Number of statements:  196


(b) Provide summary statistics (mean, standard deviation, minimum, first quartile, median, third quartile, maximum) for the number of words in each statement.

In [22]:
# Initialize a list to store word counts for each statement
word_counts = []

# Loop through the list of statement URLs, download the statements, and count words
for statement_url in all_statements:
    statement_response = requests.get(statement_url)
    statement_soup = BeautifulSoup(statement_response.text, 'html.parser')
    statement_text = statement_soup.get_text()
    word_count = count_words(statement_text)
    word_counts.append(word_count)

# Calculate summary statistics
mean, stdev, minimum, q1, median, q3, maximum = calculate_summary_statistics(word_counts)

# Print the summary statistics
print("Summary Statistics for the Number of Words in FOMC Statements:")
print(f"Mean: {mean}")
print(f"Standard Deviation: {stdev}")
print(f"Minimum: {minimum}")
print(f"First Quartile: {q1}")
print(f"Median: {median}")
print(f"Third Quartile: {q3}")
print(f"Maximum: {maximum}")

Summary Statistics for the Number of Words in FOMC Statements:
Mean: 1112.0561224489795
Standard Deviation: 546.4454667358578
Minimum: 160
First Quartile: 334.0
Median: 1208.5
Third Quartile: 1531.75
Maximum: 1950


### 2.

Use the methodology described in section 3.1 (pages 4-8) of Tadle (2022) to measure the tone of each speech.2 Download the Fed Funds Effective Rate from https://fred.stlouisfed.org/series/DFF. Plot both both the statement tone and the Fed Funds Effective Rate over time.

### 3.

Comment on the Tadle (2022) methodology. What do you like about it? What are its shortcomings?

### 4.

Describe and implement a different way to measure hawkish/dovish tone of FOMC statements. How does your alternative measure address some of the shortcomings in the Tadle (2022) method? What is the correlation between the Tadle (2022) measure and your measure?

### 5.

Redo the plot from problem 2, adding your tone measure. Your plot should include the Tadle (2022) measure, your measure and the Fed Funds Effective Rate.

### 6.

Complete this problem twice: once with the Tadle (2022) measure of hawkishness and once with your measure. The steps will guide you through using the Fama and MacBeth (1973) procedure to estimate the monetary policy risk premium in industry returns data. In particular:

(a) Estimate an AR(1) model from the hawkishness data. Compute the residual. We will call this the “text-based monetary policy shock.”
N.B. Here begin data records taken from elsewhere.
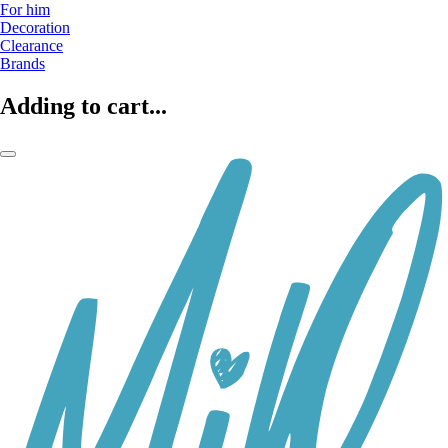
For him
Decoration
Clearance
Brands
Adding to cart...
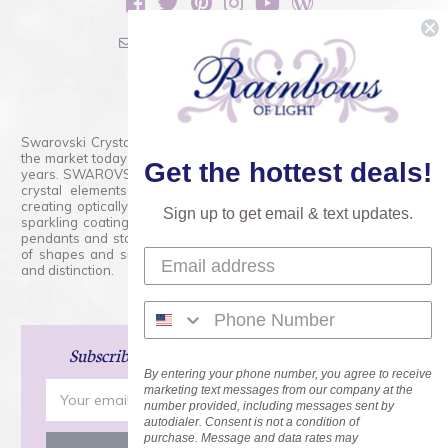
sales@rainbowsoflight.com
800.554.5332
Contact Form
Swarovski Crystals are the finest quality precision-cut crystal on
the market today and has proudly held that position for over 100
Get the hottest deals!
years. SWAROVSKI CRYSTAL is the premium brand for the finest
crystal elements that are faceted with tremendous accuracy,
creating optically pure and brilliant prisms. Radiant colors and/or
Sign up to get email & text updates.
sparkling coatings are added to these crystals to create beads,
pendants and stones of dazzling beauty and tremendous variety
of shapes and sizes. Swarovski Crystal is unmatched in quality
and distinction.
Subscribe
and Save 15% on Your Next Order!
By entering your phone number, you agree to receive
Email
marketing text messages from our company at the
number provided, including messages sent by
Address
autodialer. Consent is not a condition of
purchase. Message and data rates may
(b) Use the value-weighted returns from the daily industry returns file for this problem. For each of the 49 industries, regress returns on the day of the Fed announcement on the text-based monetary policy shock. Create a table with three columns: column 1 has the industry name, column 2 has the OLS regression coefficient and column 3 has the p-value for that coefficient. Sort the table from largest to smallest coefficient. To be concrete, the regression you are running at this stage is:

$ R_{it} = \alpha_{i} + \beta_{i} \Delta H A W K_{t} + \epsilon_{it} $

for each of the 49 industries, indexed by $i$. Time $t$ here indexes Fed announcement days and $ \Delta H A W K_{t} $ is the text-based monetary policy shock at time $ t $.
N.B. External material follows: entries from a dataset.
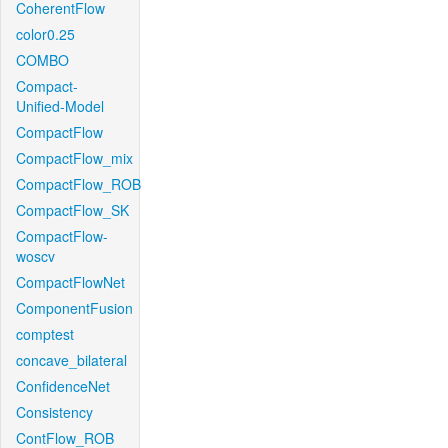
CoherentFlow
color0.25
COMBO
Compact-
Unified-Model
CompactFlow
CompactFlow_mix
CompactFlow_ROB
CompactFlow_SK
CompactFlow-
woscv
CompactFlowNet
ComponentFusion
comptest
concave_bilateral
ConfidenceNet
Consistency
ContFlow_ROB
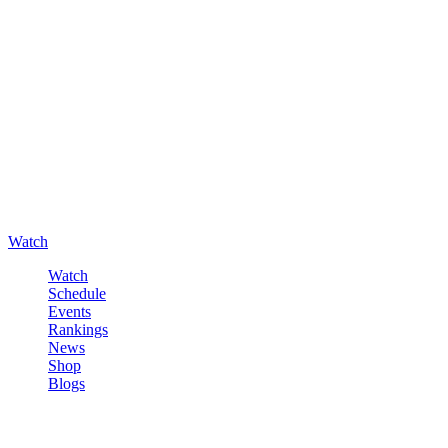
Watch
Watch
Schedule
Events
Rankings
News
Shop
Blogs
Sign in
(c) Comment on the ordering of the industries. Is it in line with what you would have expected?

(d) Now turn to the monthly returns data. Again use the value-weighted returns. Separately for each month, regress returns of each industry on its “beta” from step (b). To be concrete, for each month, indexed by $T$, you are running the following regression:

$ R_{i,T} = \gamma_{T} + \lambda_{T} \beta_{i} + \eta_{iT} $

(e) What is the average $\lambda$ across all months? This is the risk premium associated with holding assets exposed to
monetary policy risk. Comment on how its sign can be interpreted.

(f) What is the standard deviation of $\lambda$? Use this to compute the $t-statistic$. Is the risk premium significantly different from zero at the 10%, 5% or 1% level?

## Reading Response (15 points)

### Optional for extra credit. Must be completed individually.

Read Aruoba and Drechsel (2022) and answer the following questions.

1. Describe the natural language processing technique that the authors use. What do you like about it? What are its shortcomings?

2. Summarize (in your own words) the findings discussed in Section 4.

3. What questions do you have after reading the paper?